SOURCE: Bernstein Litowitz Berger & Grossmann LLP

August 25, 2010 15:54 ET

City of New Orleans Employees' Retirement System Announces the Approval of a $69 Million Settlement From Xerox Corp. in ACS Shareholder Litigation - Includes Personal Payment of $12.8 Million From ACS Chairman

NEW YORK, NY--(Marketwire - August 25, 2010) -  City of New Orleans Employees' Retirement System ("NOERS"), Court-appointed co-lead plaintiff in the action, today announced that on August 24, 2010, the Court approved a $69 million payment to settle all claims in a shareholder suit relating to Xerox Corporation's ("Xerox") acquisition of Affiliated Computer Services, Inc. ("ACS") (NYSE: ACS). This action was filed in Delaware Chancery Court on behalf of ACS shareholders against members of the Board of Directors of ACS ("the Board"), ACS, Xerox and Boulder Acquisition Corp., a wholly owned subsidiary of Xerox. Bernstein Litowitz Berger & Grossmann LLP represented NOERS, and litigated this action with co-lead counsel for the class.

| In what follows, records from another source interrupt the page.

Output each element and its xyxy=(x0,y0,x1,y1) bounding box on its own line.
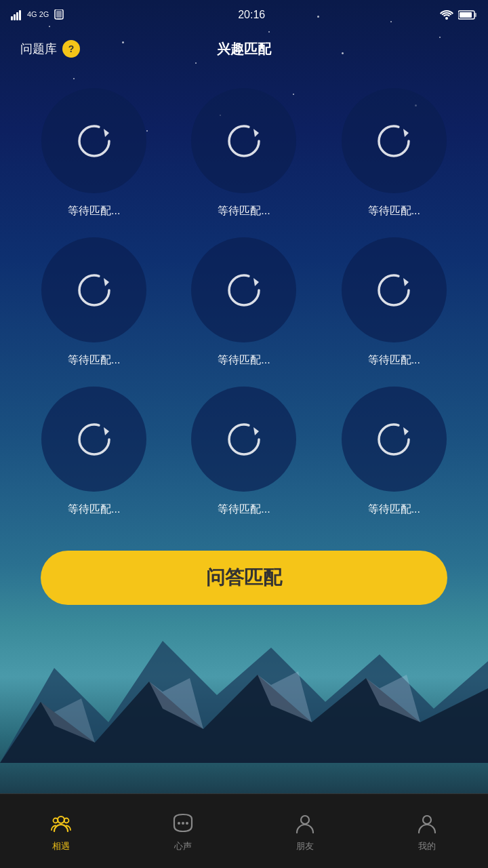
svg-marker-26 xyxy=(253,278,259,286)
refresh-icon-8 xyxy=(226,422,262,457)
grid-item-3[interactable]: 等待匹配... xyxy=(327,88,461,218)
waiting-label-3: 等待匹配... xyxy=(368,204,420,218)
svg-marker-32 xyxy=(253,427,259,435)
grid-item-5[interactable]: 等待匹配... xyxy=(177,237,310,368)
waiting-label-1: 等待匹配... xyxy=(68,204,120,218)
nav-item-voice[interactable]: 心声 xyxy=(122,804,244,859)
avatar-circle-3[interactable] xyxy=(342,88,447,193)
waiting-label-7: 等待匹配... xyxy=(68,502,120,517)
avatar-circle-6[interactable] xyxy=(342,237,447,342)
svg-rect-8 xyxy=(16,12,18,20)
svg-rect-11 xyxy=(56,11,62,18)
waiting-label-9: 等待匹配... xyxy=(368,502,420,517)
waiting-label-5: 等待匹配... xyxy=(218,353,270,368)
refresh-icon-6 xyxy=(376,273,411,308)
grid-item-2[interactable]: 等待匹配... xyxy=(177,88,310,218)
match-button[interactable]: 问答匹配 xyxy=(41,551,447,605)
refresh-icon-2 xyxy=(226,123,262,159)
nav-label-mine: 我的 xyxy=(418,840,436,852)
svg-marker-20 xyxy=(253,129,259,137)
svg-point-40 xyxy=(186,822,188,825)
svg-rect-12 xyxy=(57,18,61,20)
refresh-icon-9 xyxy=(376,422,411,457)
svg-marker-28 xyxy=(403,278,409,286)
avatar-circle-9[interactable] xyxy=(342,387,447,492)
nav-label-friends: 朋友 xyxy=(296,840,314,852)
svg-point-41 xyxy=(301,816,309,824)
nav-icon-friends xyxy=(292,810,318,836)
svg-marker-34 xyxy=(403,427,409,435)
grid-item-8[interactable]: 等待匹配... xyxy=(177,387,310,517)
status-time: 20:16 xyxy=(238,9,265,21)
svg-marker-30 xyxy=(104,427,109,435)
svg-rect-15 xyxy=(460,12,472,18)
svg-rect-16 xyxy=(474,13,476,17)
grid-item-9[interactable]: 等待匹配... xyxy=(327,387,461,517)
nav-item-mine[interactable]: 我的 xyxy=(366,804,488,859)
refresh-icon-5 xyxy=(226,273,262,308)
avatar-circle-1[interactable] xyxy=(41,88,146,193)
svg-marker-24 xyxy=(104,278,109,286)
nav-label-meet: 相遇 xyxy=(52,840,70,852)
avatar-circle-5[interactable] xyxy=(191,237,296,342)
status-bar: 4G 2G 20:16 xyxy=(0,0,488,30)
matching-grid: 等待匹配... 等待匹配... 等待匹配... 等待匹配... xyxy=(0,68,488,530)
question-mark-icon: ? xyxy=(62,40,80,58)
nav-icon-mine xyxy=(414,810,440,836)
nav-item-meet[interactable]: 相遇 xyxy=(0,804,122,859)
question-bank-label: 问题库 xyxy=(20,41,57,57)
svg-rect-9 xyxy=(19,10,21,20)
grid-item-7[interactable]: 等待匹配... xyxy=(27,387,161,517)
refresh-icon-7 xyxy=(77,422,112,457)
refresh-icon-3 xyxy=(376,123,411,159)
svg-rect-6 xyxy=(11,16,13,20)
avatar-circle-2[interactable] xyxy=(191,88,296,193)
nav-item-friends[interactable]: 朋友 xyxy=(244,804,366,859)
avatar-circle-7[interactable] xyxy=(41,387,146,492)
svg-rect-7 xyxy=(14,14,16,20)
network-info: 4G 2G xyxy=(11,9,64,20)
match-button-container: 问答匹配 xyxy=(0,537,488,618)
bottom-navigation: 相遇 心声 朋友 我的 xyxy=(0,793,488,868)
page-title: 兴趣匹配 xyxy=(217,40,271,58)
svg-marker-22 xyxy=(403,129,409,137)
avatar-circle-8[interactable] xyxy=(191,387,296,492)
grid-item-1[interactable]: 等待匹配... xyxy=(27,88,161,218)
svg-point-39 xyxy=(182,822,184,825)
nav-icon-meet xyxy=(48,810,74,836)
svg-point-38 xyxy=(178,822,180,825)
nav-icon-voice xyxy=(170,810,196,836)
waiting-label-8: 等待匹配... xyxy=(218,502,270,517)
refresh-icon-1 xyxy=(77,123,112,159)
avatar-circle-4[interactable] xyxy=(41,237,146,342)
waiting-label-6: 等待匹配... xyxy=(368,353,420,368)
grid-item-6[interactable]: 等待匹配... xyxy=(327,237,461,368)
svg-point-35 xyxy=(58,816,64,823)
header: 问题库 ? 兴趣匹配 xyxy=(0,30,488,68)
waiting-label-2: 等待匹配... xyxy=(218,204,270,218)
svg-point-13 xyxy=(445,17,448,20)
question-bank-btn[interactable]: 问题库 ? xyxy=(20,40,80,58)
grid-item-4[interactable]: 等待匹配... xyxy=(27,237,161,368)
refresh-icon-4 xyxy=(77,273,112,308)
network-text: 4G 2G xyxy=(27,10,49,19)
waiting-label-4: 等待匹配... xyxy=(68,353,120,368)
svg-marker-18 xyxy=(104,129,109,137)
nav-label-voice: 心声 xyxy=(174,840,192,852)
status-icons xyxy=(439,9,477,20)
svg-point-42 xyxy=(423,816,431,824)
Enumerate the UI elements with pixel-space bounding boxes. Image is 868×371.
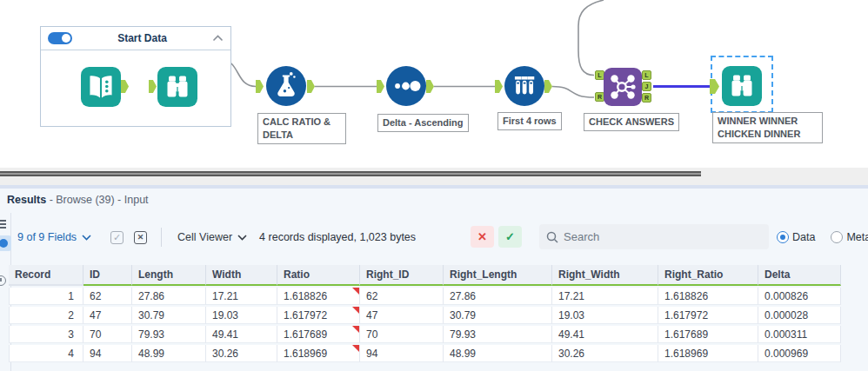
collapse-chevron-icon[interactable] — [212, 35, 224, 42]
cell-note-marker — [352, 307, 359, 314]
data-cell: 62 — [360, 288, 444, 305]
join-output-join-anchor[interactable]: J — [642, 82, 651, 91]
table-row: 16227.8617.211.6188266227.8617.211.61882… — [9, 288, 841, 305]
select-all-checkbox-icon[interactable]: ✓ — [110, 231, 124, 244]
data-cell: 70 — [360, 326, 444, 343]
browse-tool[interactable] — [157, 67, 197, 107]
data-cell: 27.86 — [444, 288, 552, 305]
blue-dot-icon — [0, 239, 8, 248]
fields-selector-label: 9 of 9 Fields — [17, 231, 77, 243]
formula-icon — [266, 66, 306, 106]
sample-tool[interactable] — [504, 66, 544, 106]
browse-icon — [722, 66, 762, 106]
browse-icon — [157, 67, 197, 107]
chevron-down-icon — [237, 235, 247, 241]
data-cell: 19.03 — [206, 307, 277, 324]
data-cell: 1.618969 — [277, 345, 360, 362]
deselect-all-icon[interactable]: ✕ — [134, 231, 147, 244]
workflow-canvas[interactable]: Start Data — [0, 0, 868, 168]
cell-viewer-label: Cell Viewer — [177, 231, 232, 243]
container-enable-toggle[interactable] — [48, 32, 72, 44]
metadata-radio[interactable] — [831, 231, 843, 243]
column-header-id[interactable]: ID — [83, 265, 132, 286]
data-cell: 1.618826 — [277, 288, 360, 305]
formula-annotation[interactable]: CALC RATIO & DELTA — [257, 113, 346, 144]
data-cell: 19.03 — [552, 307, 658, 324]
formula-input-anchor[interactable] — [256, 80, 264, 93]
input-data-tool[interactable] — [81, 67, 121, 107]
formula-output-anchor[interactable] — [307, 80, 315, 93]
sort-input-anchor[interactable] — [377, 80, 384, 93]
toggle-knob — [62, 34, 70, 43]
data-cell: 17.21 — [206, 288, 277, 305]
record-number-cell: 3 — [9, 326, 83, 343]
data-cell: 48.99 — [444, 345, 552, 362]
search-box[interactable] — [539, 224, 769, 249]
results-subtitle: - Browse (39) - Input — [46, 194, 148, 206]
data-cell: 1.617689 — [277, 326, 360, 343]
sample-output-anchor[interactable] — [544, 80, 552, 93]
data-cell: 70 — [83, 326, 132, 343]
table-row: 49448.9930.261.6189699448.9930.261.61896… — [9, 345, 841, 362]
data-radio[interactable] — [777, 231, 789, 243]
column-header-ratio[interactable]: Ratio — [277, 265, 360, 286]
formula-tool[interactable] — [266, 66, 306, 106]
toolbar-separator — [161, 228, 162, 247]
table-row: 24730.7919.031.6179724730.7919.031.61797… — [9, 307, 841, 324]
tool-container-start-data[interactable]: Start Data — [40, 26, 231, 127]
data-cell: 49.41 — [206, 326, 277, 343]
join-annotation[interactable]: CHECK ANSWERS — [584, 113, 679, 131]
data-cell: 30.79 — [132, 307, 206, 324]
column-header-right_length[interactable]: Right_Length — [444, 265, 552, 286]
table-row: 37079.9349.411.6176897079.9349.411.61768… — [9, 326, 841, 343]
cell-viewer-dropdown[interactable]: Cell Viewer — [177, 231, 247, 243]
data-view-icon[interactable] — [0, 235, 11, 251]
history-icon[interactable] — [0, 275, 6, 286]
data-cell: 1.617972 — [277, 307, 360, 324]
record-number-cell: 2 — [9, 307, 83, 324]
search-icon — [546, 231, 558, 243]
splitter-handle[interactable] — [0, 171, 701, 176]
results-table-head-row: RecordIDLengthWidthRatioRight_IDRight_Le… — [9, 265, 841, 286]
final-browse-annotation[interactable]: WINNER WINNER CHICKEN DINNER — [712, 112, 823, 143]
final-browse-tool[interactable] — [722, 66, 762, 106]
results-toolbar: 9 of 9 Fields ✓ ✕ Cell Viewer 4 records … — [11, 222, 868, 253]
sample-input-anchor[interactable] — [495, 80, 503, 93]
sort-annotation[interactable]: Delta - Ascending — [377, 114, 469, 132]
join-tool[interactable] — [604, 68, 642, 106]
filter-true-button[interactable]: ✓ — [498, 226, 522, 248]
column-header-right_id[interactable]: Right_ID — [360, 265, 444, 286]
data-cell: 47 — [83, 307, 132, 324]
sort-output-anchor[interactable] — [426, 80, 434, 93]
data-cell: 0.000826 — [758, 288, 841, 305]
column-header-width[interactable]: Width — [206, 265, 277, 286]
records-info: 4 records displayed, 1,023 bytes — [259, 231, 416, 243]
data-cell: 30.79 — [444, 307, 552, 324]
column-header-length[interactable]: Length — [132, 265, 206, 286]
data-cell: 48.99 — [132, 345, 206, 362]
data-cell: 27.86 — [132, 288, 206, 305]
container-title: Start Data — [72, 32, 212, 44]
fields-selector-dropdown[interactable]: 9 of 9 Fields — [17, 231, 91, 243]
data-cell: 1.618969 — [658, 345, 758, 362]
sample-icon — [504, 66, 544, 106]
column-header-right_ratio[interactable]: Right_Ratio — [658, 265, 758, 286]
join-output-left-anchor[interactable]: L — [642, 70, 651, 80]
data-cell: 94 — [360, 345, 444, 362]
column-header-right_width[interactable]: Right_Width — [552, 265, 658, 286]
column-header-record[interactable]: Record — [9, 265, 83, 286]
join-output-right-anchor[interactable]: R — [642, 93, 651, 103]
search-input[interactable] — [564, 230, 755, 243]
data-cell: 47 — [360, 307, 444, 324]
results-table-wrap: RecordIDLengthWidthRatioRight_IDRight_Le… — [9, 263, 841, 364]
column-header-delta[interactable]: Delta — [758, 265, 841, 286]
sort-tool[interactable] — [386, 66, 426, 106]
results-table-body: 16227.8617.211.6188266227.8617.211.61882… — [9, 288, 841, 362]
menu-icon[interactable] — [0, 220, 6, 230]
data-cell: 79.93 — [132, 326, 206, 343]
data-cell: 0.000311 — [758, 326, 841, 343]
filter-false-button[interactable]: ✕ — [471, 226, 494, 248]
data-cell: 1.617689 — [658, 326, 758, 343]
sample-annotation[interactable]: First 4 rows — [497, 112, 562, 130]
results-title: Results - Browse (39) - Input — [7, 194, 149, 206]
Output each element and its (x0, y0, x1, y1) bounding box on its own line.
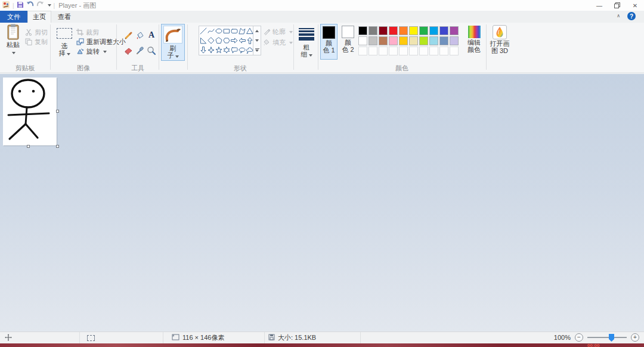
palette-swatch[interactable] (450, 36, 459, 45)
shape-star-6-icon[interactable] (222, 45, 230, 55)
shape-curve-icon[interactable] (207, 26, 215, 36)
palette-swatch[interactable] (358, 26, 367, 35)
copy-label: 复制 (35, 38, 48, 47)
open-paint3d-button[interactable]: 打开画 图 3D (488, 24, 512, 60)
crop-button[interactable]: 裁剪 (76, 28, 99, 37)
palette-swatch[interactable] (369, 36, 377, 45)
shape-polygon-icon[interactable] (238, 26, 246, 36)
palette-swatch-empty[interactable] (358, 47, 367, 55)
palette-swatch[interactable] (439, 26, 448, 35)
palette-swatch[interactable] (389, 36, 398, 45)
palette-swatch-empty[interactable] (450, 47, 459, 55)
shape-star-5-icon[interactable] (215, 45, 222, 55)
palette-swatch[interactable] (429, 36, 438, 45)
shapes-scroll-up-icon[interactable] (253, 26, 261, 36)
palette-swatch-empty[interactable] (369, 47, 377, 55)
rotate-button[interactable]: 旋转 (76, 47, 107, 56)
palette-swatch[interactable] (399, 26, 408, 35)
shape-rectangle-icon[interactable] (222, 26, 230, 36)
palette-swatch-empty[interactable] (399, 47, 408, 55)
resize-handle-right[interactable] (56, 110, 59, 113)
shape-callout-cloud-icon[interactable] (246, 45, 253, 55)
shape-callout-rounded-icon[interactable] (230, 45, 238, 55)
zoom-in-icon[interactable]: + (631, 333, 639, 342)
palette-swatch-empty[interactable] (429, 47, 438, 55)
shape-arrow-down-icon[interactable] (199, 45, 207, 55)
select-button[interactable]: 选 择 (54, 24, 75, 60)
shapes-more-icon[interactable] (253, 45, 261, 55)
zoom-slider-thumb[interactable] (609, 334, 614, 342)
dropdown-arrow-icon (12, 52, 16, 54)
shape-hexagon-icon[interactable] (222, 36, 230, 45)
palette-swatch[interactable] (358, 36, 367, 45)
help-icon[interactable]: ? (627, 12, 636, 20)
close-button[interactable]: ✕ (626, 0, 644, 11)
palette-swatch[interactable] (439, 36, 448, 45)
tab-view[interactable]: 查看 (52, 11, 76, 23)
palette-swatch[interactable] (419, 26, 428, 35)
cut-button[interactable]: 剪切 (25, 28, 48, 37)
shape-arrow-right-icon[interactable] (230, 36, 238, 45)
shape-arrow-up-icon[interactable] (246, 36, 253, 45)
zoom-out-icon[interactable]: − (575, 333, 583, 342)
palette-swatch[interactable] (369, 26, 377, 35)
zoom-slider[interactable] (587, 337, 627, 338)
shape-fill-button[interactable]: 填充 (263, 38, 293, 47)
palette-swatch[interactable] (409, 26, 418, 35)
resize-handle-bottom[interactable] (27, 145, 30, 148)
palette-swatch[interactable] (429, 26, 438, 35)
palette-swatch[interactable] (379, 36, 388, 45)
palette-swatch-empty[interactable] (419, 47, 428, 55)
palette-swatch[interactable] (389, 26, 398, 35)
palette-swatch[interactable] (409, 36, 418, 45)
pencil-icon[interactable] (123, 30, 134, 41)
shape-callout-oval-icon[interactable] (238, 45, 246, 55)
copy-button[interactable]: 复制 (25, 38, 48, 47)
restore-button[interactable] (608, 0, 626, 11)
shape-diamond-icon[interactable] (207, 36, 215, 45)
qat-customize-icon[interactable] (48, 4, 51, 7)
palette-swatch[interactable] (419, 36, 428, 45)
color-picker-icon[interactable] (135, 45, 145, 56)
paste-button[interactable]: 粘贴 (4, 24, 23, 60)
magnifier-icon[interactable] (146, 45, 157, 56)
palette-swatch[interactable] (399, 36, 408, 45)
edit-colors-button[interactable]: 编辑 颜色 (464, 24, 484, 60)
eraser-icon[interactable] (123, 45, 134, 56)
palette-swatch-empty[interactable] (439, 47, 448, 55)
palette-swatch[interactable] (450, 26, 459, 35)
palette-swatch-empty[interactable] (409, 47, 418, 55)
redo-icon[interactable] (36, 1, 44, 10)
color1-button[interactable]: 颜 色 1 (320, 24, 338, 60)
brushes-button[interactable]: 刷 子 (161, 24, 185, 61)
shape-pentagon-icon[interactable] (215, 36, 222, 45)
fill-icon[interactable] (135, 30, 145, 41)
collapse-ribbon-icon[interactable]: ∧ (617, 13, 620, 18)
outline-button[interactable]: 轮廓 (263, 27, 293, 36)
shape-triangle-icon[interactable] (246, 26, 253, 36)
text-tool-icon[interactable]: A (146, 30, 157, 41)
save-icon[interactable] (17, 1, 24, 10)
minimize-button[interactable]: — (590, 0, 608, 11)
dropdown-arrow-icon (67, 53, 70, 55)
size-button[interactable]: 粗 细 (296, 24, 317, 60)
shape-rounded-rectangle-icon[interactable] (230, 26, 238, 36)
shape-star-4-icon[interactable] (207, 45, 215, 55)
shape-ellipse-icon[interactable] (215, 26, 222, 36)
undo-icon[interactable] (26, 1, 34, 10)
crop-label: 裁剪 (86, 28, 99, 37)
shape-line-icon[interactable] (199, 26, 207, 36)
palette-swatch-empty[interactable] (389, 47, 398, 55)
color2-button[interactable]: 颜 色 2 (339, 24, 357, 60)
tab-file[interactable]: 文件 (0, 11, 27, 23)
palette-swatch[interactable] (379, 26, 388, 35)
drawing-canvas[interactable] (3, 78, 57, 145)
tab-home[interactable]: 主页 (27, 11, 51, 23)
canvas-work-area[interactable] (0, 74, 644, 331)
palette-swatch-empty[interactable] (379, 47, 388, 55)
resize-button[interactable]: 重新调整大小 (76, 38, 126, 47)
shape-arrow-left-icon[interactable] (238, 36, 246, 45)
shapes-scroll-down-icon[interactable] (253, 36, 261, 45)
shape-right-triangle-icon[interactable] (199, 36, 207, 45)
resize-handle-corner[interactable] (56, 145, 59, 148)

The complaint alleged that members of the Board breached their fiduciary duties by allowing the Company's founder and Chairman, Darwin Deason, to extract hundreds of millions of dollars through the acquisition at the direct expense of ACS's public shareholders for his high vote Class B shares. The complaint further alleged that Xerox aided and abetted the Board's breaches of fiduciary duties. On the eve of trial, the parties agreed to a settlement, which requires approximately 18% of the $69 million deal to be funded by Deason, who will personally pay $12.8 million to shareholders. 

Speaking on behalf of NOERS' Board of Trustees, Chairman Jerry Davis commented on the shareholder victory, stating: "We're very pleased with the result of our ongoing efforts on behalf of ACS investors. In challenging the actions of both Deason and Xerox, we demonstrated that public companies need to be held accountable when transactions are unfairly structured to favor holders of high vote shares at the expense of the other shareholders." Mr. Davis further commented on the impact of the settlement stating: "This recovery sends a clear message to corporate boards that shareholders will not tolerate the payment of a premium to high vote stockholders at the expense of other investors. The precedents resulting from this case will help to discourage bad corporate governance practices, which result in these types of transactions, in the future."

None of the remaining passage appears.